For almost two more decades Baroness Thatcher remained a keen observer of both home and world affairs. She continued to take a strong interest in Central Europe. During the war in Yugoslavia, when the world just watched the horrors, she called for international military action to stop the brutalities. In September 1991, visiting Japan, she literally bumped into Antall who was on an official visit there. The two had a long conversation on Yugoslavia finding a remarkable identity of views in the assessment of the situation. Antall thought that Thatcher would be the right person to lead and guide the international community in dealing with the conflict. When in 1992 the former British leader was given a peerage Prime Minister Antall sent her a warm congratulatory letter.
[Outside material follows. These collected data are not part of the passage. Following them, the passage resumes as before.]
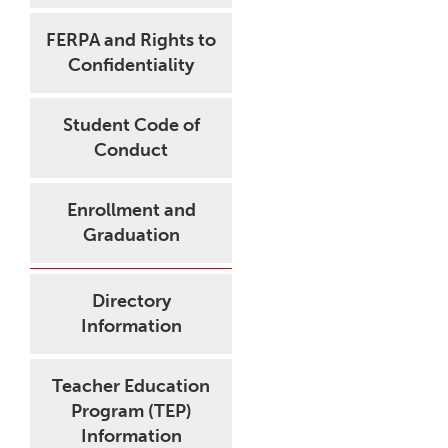
FERPA and Rights to
Confidentiality
Student Code of
Conduct
Enrollment and
Graduation
Directory
Information
Teacher Education
Program (TEP)
Information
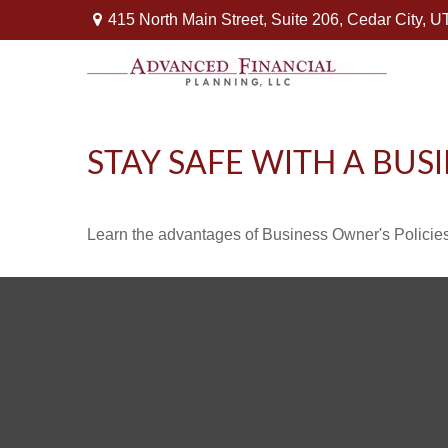
415 North Main Street,
Suite 206,
Cedar City,
U
STAY SAFE WITH A BUS
Learn the advantages of Business Owner's Policies 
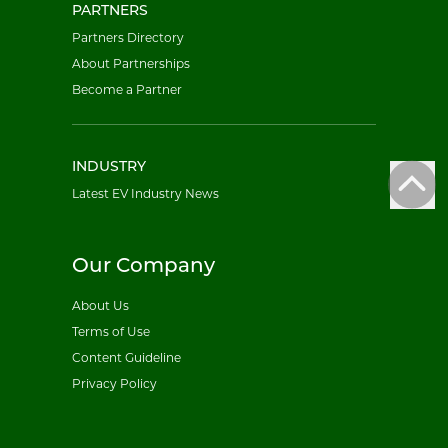
PARTNERS
Partners Directory
About Partnerships
Become a Partner
INDUSTRY
Latest EV Industry News
Our Company
About Us
Terms of Use
Content Guideline
Privacy Policy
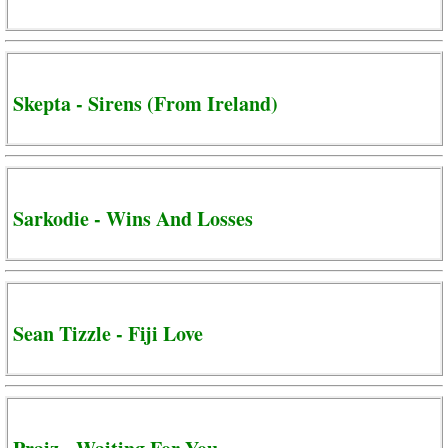
Skepta - Sirens (From Ireland)
Sarkodie - Wins And Losses
Sean Tizzle - Fiji Love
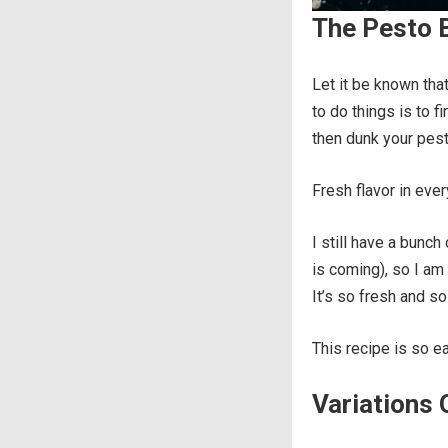
The Pesto B
Let it be known tha
to do things is to fi
then dunk your pes
Fresh flavor in eve
I still have a bunch 
is coming), so I am
It’s so fresh and so
This recipe is so ea
Variations 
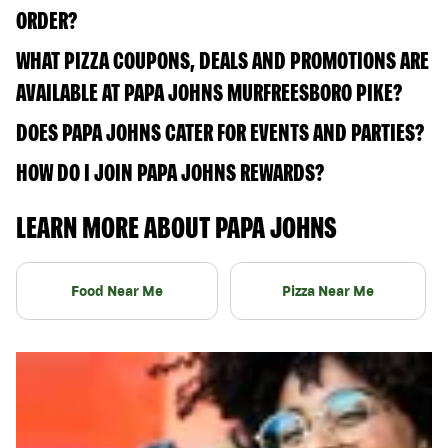
ORDER?
WHAT PIZZA COUPONS, DEALS AND PROMOTIONS ARE
AVAILABLE AT PAPA JOHNS MURFREESBORO PIKE?
DOES PAPA JOHNS CATER FOR EVENTS AND PARTIES?
HOW DO I JOIN PAPA JOHNS REWARDS?
LEARN MORE ABOUT PAPA JOHNS
Food Near Me
Pizza Near Me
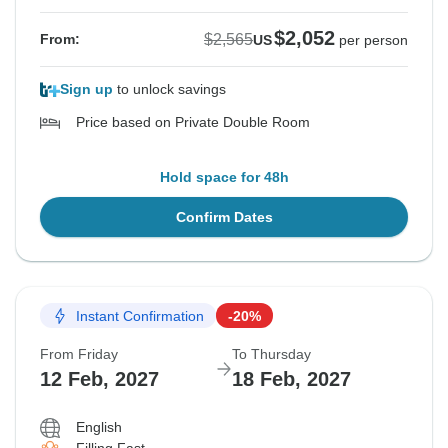
$2,052
$2,565
From:
US
per person
Sign up
to unlock savings
Price based on Private Double Room
Hold space for 48h
Confirm Dates
Instant Confirmation
-20%
From Friday
To Thursday
12 Feb, 2027
18 Feb, 2027
English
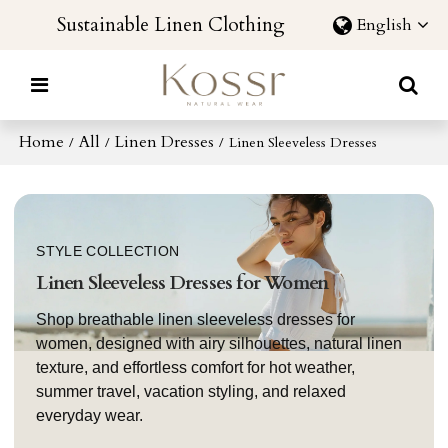
Sustainable Linen Clothing
English
Home
All
Linen Dresses
/
/
/
Linen Sleeveless Dresses
STYLE COLLECTION
Linen Sleeveless Dresses for Women
Shop breathable linen sleeveless dresses for
women, designed with airy silhouettes, natural linen
texture, and effortless comfort for hot weather,
summer travel, vacation styling, and relaxed
everyday wear.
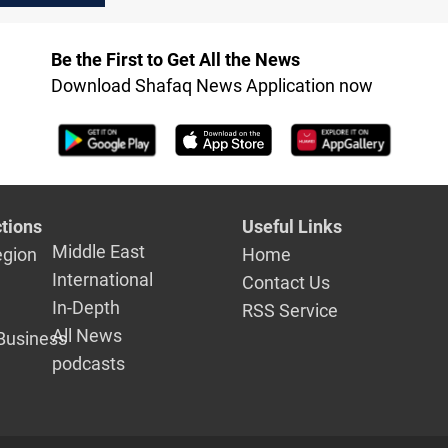
Be the First to Get All the News
Download Shafaq News Application now
tions
Useful Links
Middle East
egion
Home
International
Contact Us
In-Depth
RSS Service
All News
Business
podcasts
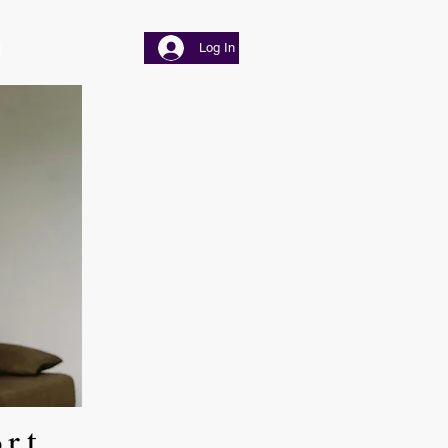
Log In
ort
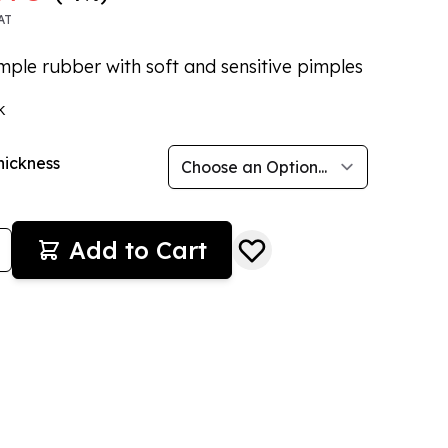
AT
mple rubber with soft and sensitive pimples
k
hickness
Add to Cart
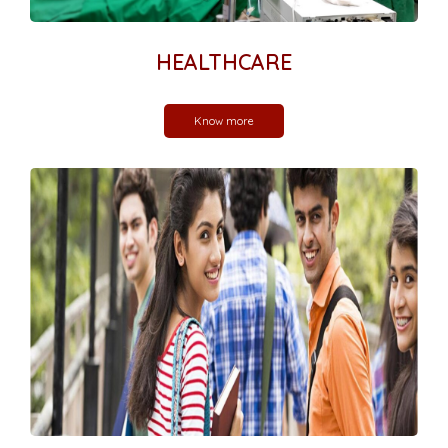
HEALTHCARE
Know more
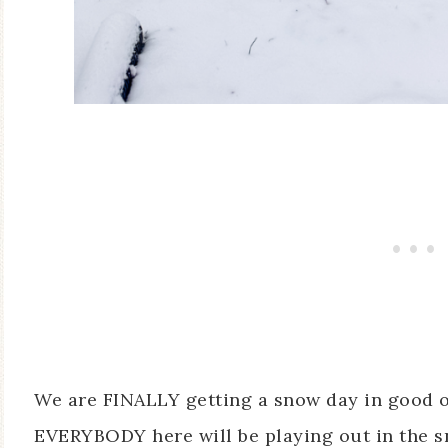
We are FINALLY getting a snow day in good 
EVERYBODY here will be playing out in the sno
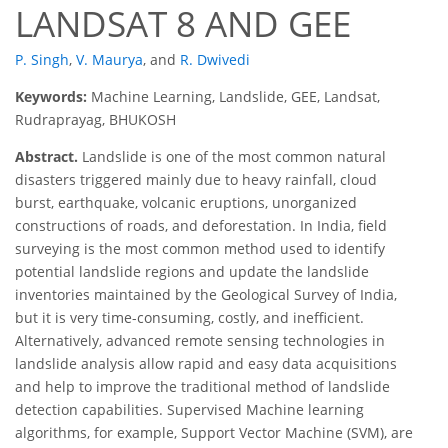
LANDSAT 8 AND GEE
P. Singh
,
V. Maurya
,
and
R. Dwivedi
Keywords:
Machine Learning, Landslide, GEE, Landsat,
Rudraprayag, BHUKOSH
Abstract.
Landslide is one of the most common natural
disasters triggered mainly due to heavy rainfall, cloud
burst, earthquake, volcanic eruptions, unorganized
constructions of roads, and deforestation. In India, field
surveying is the most common method used to identify
potential landslide regions and update the landslide
inventories maintained by the Geological Survey of India,
but it is very time-consuming, costly, and inefficient.
Alternatively, advanced remote sensing technologies in
landslide analysis allow rapid and easy data acquisitions
and help to improve the traditional method of landslide
detection capabilities. Supervised Machine learning
algorithms, for example, Support Vector Machine (SVM), are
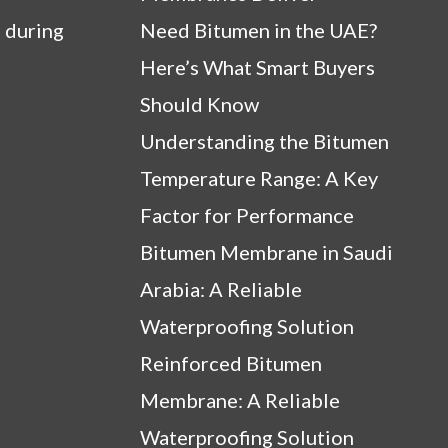
 during
Need Bitumen in the UAE?
Here’s What Smart Buyers
Should Know
Understanding the Bitumen
Temperature Range: A Key
Factor for Performance
Bitumen Membrane in Saudi
Arabia: A Reliable
Waterproofing Solution
Reinforced Bitumen
Membrane: A Reliable
Waterproofing Solution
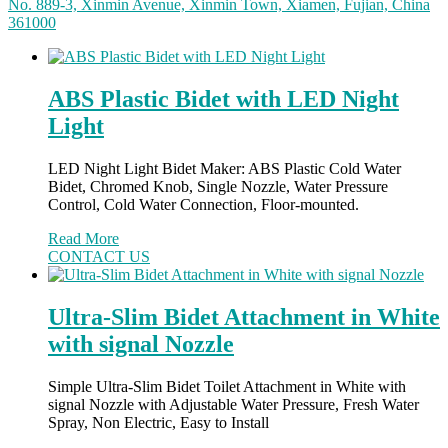
No. 889-3, Xinmin Avenue, Xinmin Town, Xiamen, Fujian, China
361000
ABS Plastic Bidet with LED Night
Light
LED Night Light Bidet Maker: ABS Plastic Cold Water
Bidet, Chromed Knob, Single Nozzle, Water Pressure
Control, Cold Water Connection, Floor-mounted.
Read More
CONTACT US
Ultra-Slim Bidet Attachment in White
with signal Nozzle
Simple Ultra-Slim Bidet Toilet Attachment in White with
signal Nozzle with Adjustable Water Pressure, Fresh Water
Spray, Non Electric, Easy to Install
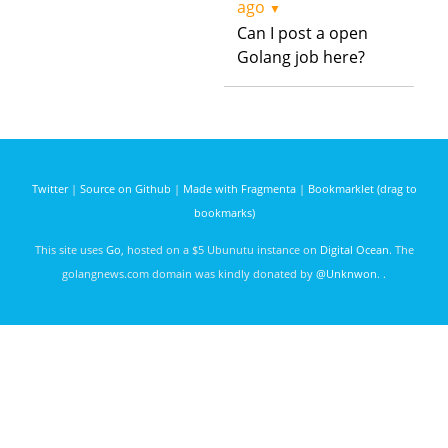
ago
▼
Can I post a open
Golang job here?
Twitter
|
Source on Github
|
Made with Fragmenta
|
Bookmarklet (drag to
bookmarks)
This site uses
Go
, hosted on a $5 Ubunutu instance on
Digital Ocean
. The
golangnews.com domain was kindly donated by
@Unknwon
. .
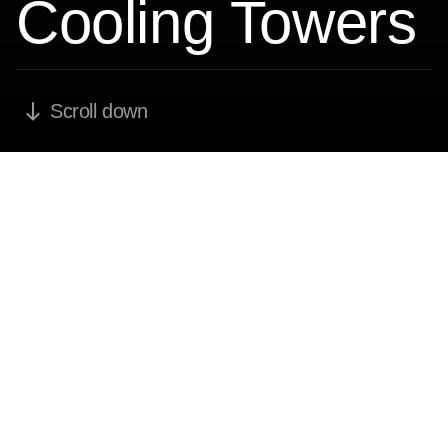
Cooling Towers
Scroll down
Over 700
Cooling Towers
and Heat
Exchangers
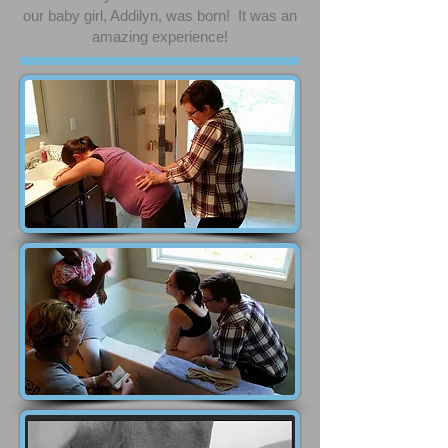
our baby girl, Addilyn, was born! It was an
amazing experience!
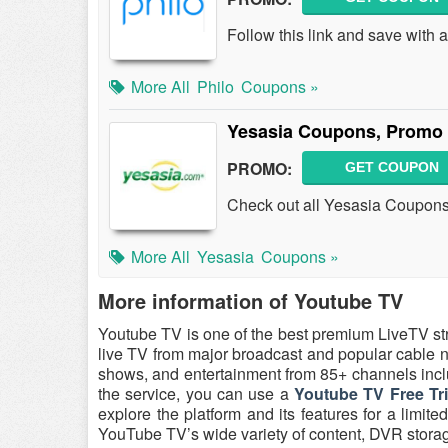
Follow this link and save with
More All
Philo
Coupons »
Yesasia Coupons, Promo 
PROMO:
GET COUPON
Check out all Yesasia Coupon
More All
Yesasia
Coupons »
More information of Youtube TV
Youtube TV is one of the best premium LiveTV st
live TV from major broadcast and popular cable ne
shows, and entertainment from 85+ channels inc
the service, you can use a
Youtube TV Free Tr
explore the platform and its features for a limit
YouTube TV’s wide variety of content, DVR storage, 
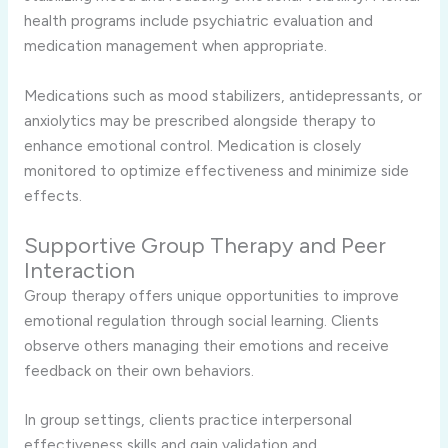
health programs include psychiatric evaluation and
medication management when appropriate.
Medications such as mood stabilizers, antidepressants, or
anxiolytics may be prescribed alongside therapy to
enhance emotional control. Medication is closely
monitored to optimize effectiveness and minimize side
effects.
Supportive Group Therapy and Peer
Interaction
Group therapy offers unique opportunities to improve
emotional regulation through social learning. Clients
observe others managing their emotions and receive
feedback on their own behaviors.
In group settings, clients practice interpersonal
effectiveness skills and gain validation and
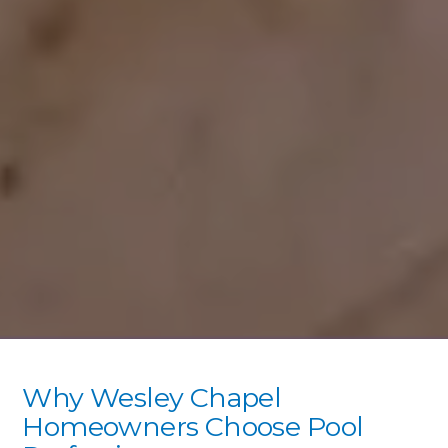
Why Wesley Chapel
Homeowners Choose Pool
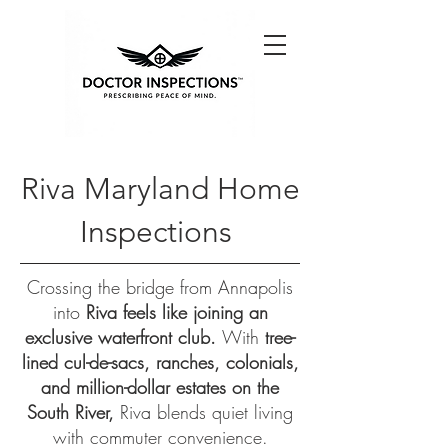
Riva Maryland Home
Inspections
Crossing the bridge from Annapolis
into
Riva feels like joining an
exclusive waterfront club.
With
tree-
lined cul-de-sacs, ranches, colonials,
and million-dollar estates on the
South River,
Riva blends quiet living
with commuter convenience.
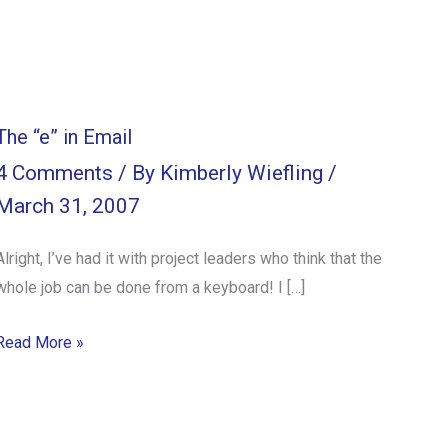
The “e” in Email
4 Comments
/ By
Kimberly Wiefling
/
March 31, 2007
Alright, I’ve had it with project leaders who think that the
whole job can be done from a keyboard! I […]
Read More »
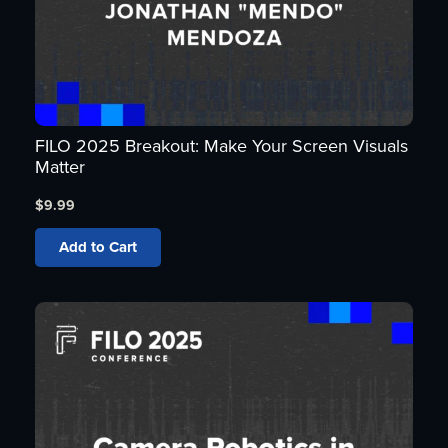
FILO 2025 Breakout: Make Your Screen Visuals
Matter
$
9.99
Add to Cart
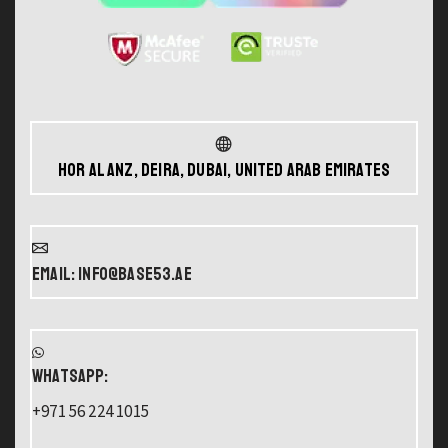
Hor Al Anz, Deira, Dubai, United Arab Emirates
Email: info@base53.ae
WHATSAPP:
+971 56 224 1015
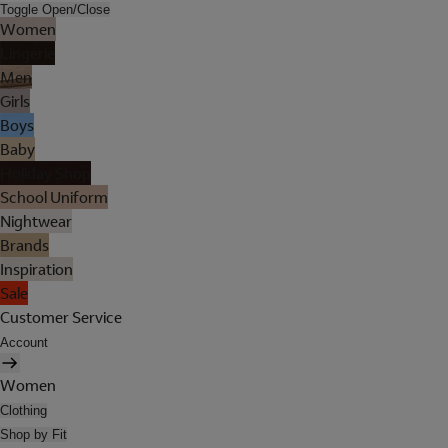
Toggle Open/Close
Women
Lingerie
Men
Girls
Boys
Baby
Holiday Shop
School Uniform
Nightwear
Brands
Inspiration
Sale
Customer Service
Account
Women
Clothing
Shop by Fit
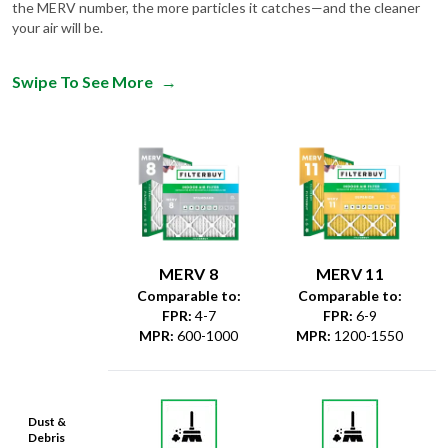
the MERV number, the more particles it catches—and the cleaner
your air will be.
Swipe To See More
→
MERV 8
MERV 11
Comparable to:
Comparable to:
FPR
:
4-7
FPR
:
6-9
MPR
:
600-1000
MPR
:
1200-1550
Dust &
Debris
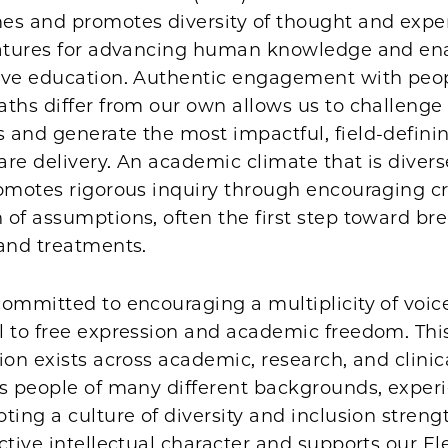
es and promotes diversity of thought and expe
eatures for advancing human knowledge and en
ive education. Authentic engagement with peo
ths differ from our own allows us to challenge
 and generate the most impactful, field-defini
re delivery. An academic climate that is diver
omotes rigorous inquiry through encouraging cri
 of assumptions, often the first step toward b
 and treatments.
ommitted to encouraging a multiplicity of voices
 to free expression and academic freedom. This
ion exists across academic, research, and clinic
es people of many different backgrounds, exper
ting a culture of diversity and inclusion stren
ctive intellectual character and supports our E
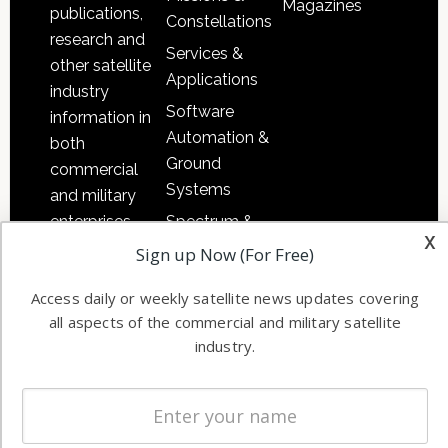
Magazines
publications,
Constellations
research and
Services &
other satellite
Applications
industry
Software
information in
Automation &
both
Ground
commercial
Systems
and military
Spectrum &
enterprises
x
Licensing
worldwide.
Sign up Now (For Free)
Startups &
Access daily or weekly satellite news updates covering
NewSpace
all aspects of the commercial and military satellite
Business
industry.
NAVIGATION
Latest Stories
The sympathy was mutual, as reflected in the memoirs of Lady Thatcher: “In József Antall, the Hungarian Prime Minister, the country was in the safe hands of a genuine Conservative. I had met Mr Antall on several previous occasions and he and I shared very much the same political approach. […] Mr Antall had the skills and was quickly developing the authority to give Hungary the leadership and continuity it needed.”2
When Antall died on 12 December 1993 Lady Thatcher came to Hungary expressing her condolences personally. She paid a visit to the headquarters of the Hungarian Democratic Forum at Bem Square, where I had the honour to receive her. She recalled her meetings with Antall in the warmest words. I still remember her face as she bowed her head in front of the portrait of Hungary’s late Prime Minister. Margaret Thatcher did a great service to her nation and truly belongs to the ages, not least for what she had done for the liberation of Hungary and of the whole area of Central Europe. We, who knew her, will always cherish her memory and bow our head in our mourning.
Notes:
1 http://www.margaretthatcher.org/document/107647. This and further quotations are available at www.margertthatcher.org/
2 The Downing Street Years. London, 1993. p. 809.